Perhaps I should thank the mostly-gloomy days of the recent past, for they have offered me quick moments in which to steal to the markets and have then shooed me back inside when the rains return. During the latter periods, the beautiful beans and fruits and tomatoes and greens beckon to me, and I have gone to them.

Shelling beans is an always-pleasant task, meditative, productive and grounding. Favas and borlottis are my favorites to hull, because my reward is a bowl of vibrant green or cranberry-speckled beans that only nature could conjure. Favas beg to be smashed with mint and pecorino and olive oil and a squeeze of lemon, slathered atop grilled bread slicked with more oil. Nothing this beautiful can be anything but healthful or a pleasure to eat.

fava bean and mint crostini

fava bean and mint crostini

The smell of tomatoes alone is thrilling, but then the juicy pop of each orb's taut skin is the happiest salvo. The crisp crack of each asparagus spear's end breaking off at just the point that woody and fibrous gives way to silky and tender. 

the freshest pizza 

the freshest pizza 

All of these ingredients make such delicious dishes but without much effort; that is the gift of real, fresh, seasonal food.

velvet apricots

velvet apricots

Today, I made my black velvet apricot and Cognac jam. It is as delectable as it is pretty; looks rather like a jewel, really. I love recipes that freeze an ephemeral ingredient in time for later enjoyment. It's why I make mango butter even though straight-up mango, peeled and sliced, is our favorite way to enjoy them, especially the Ataulfo, or champagne, variety that comes out in late April each year.

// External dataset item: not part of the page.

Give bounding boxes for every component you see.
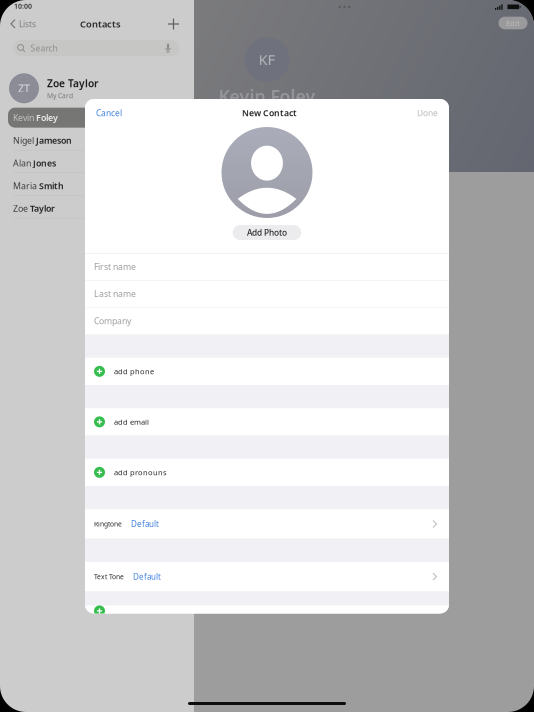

I also made some old favorites this week including my farro with golden beets, candied pecans, feta and a sage-chive oil and oven-roasted rosemary salmon, and, perhaps most thrillingly, treated myself to this Meyer lemon tree on Mother's Day. I'm positively over the moon about it, and will feel equal parts Cher (from Clueless; remember when she reaches out of her father's office window to pick a fresh lemon for his tea?) and Martha Stewart when I pluck a fresh lemon from its boughs.

farro with golden beets, candied pecans, feta and chive-sage oil

farro with golden beets, candied pecans, feta and chive-sage oil

Now, if only the sun will come out a little bit more and help us all dry and grow and ready ourselves for the next marathon of cooking and growing and rooting, it'd be swell!

Aprisauce

A tired gal (whose youngest son woke her up before 5 this morning; later, she had to pick him up early from camp because he had a 103° fever!) walks into her kitchen and spies a quart of pricey black velvet apricots with which she'd once planned to make jam. Shriveled and tired, jam fruit this was not! But to toss them seemed blasphemous, and so she figured, "Well, what's the worst that can happen if I pit and halve them and then toss them in a pot with sugar over medium heat?" You might suspect that catastrophe soon followed.

You would be wrong.

What came to pass was a glorious cross between compote and sauce, aprisauce if you will. It's smashing beyond belief, in both looks and taste. Tired gal took bite after bite, closing her eyes after each. Her brain, high on this delight, happily intoned, "What a find, what a thrill, please make this again."

Tired gal took one last bite before forcing herself to save some for later. She did not mention the concoction to her children and because she covered it with plastic wrap and put it on the bottom shelf of the fridge, it is as safe from her husband as the gold in Fort Knox.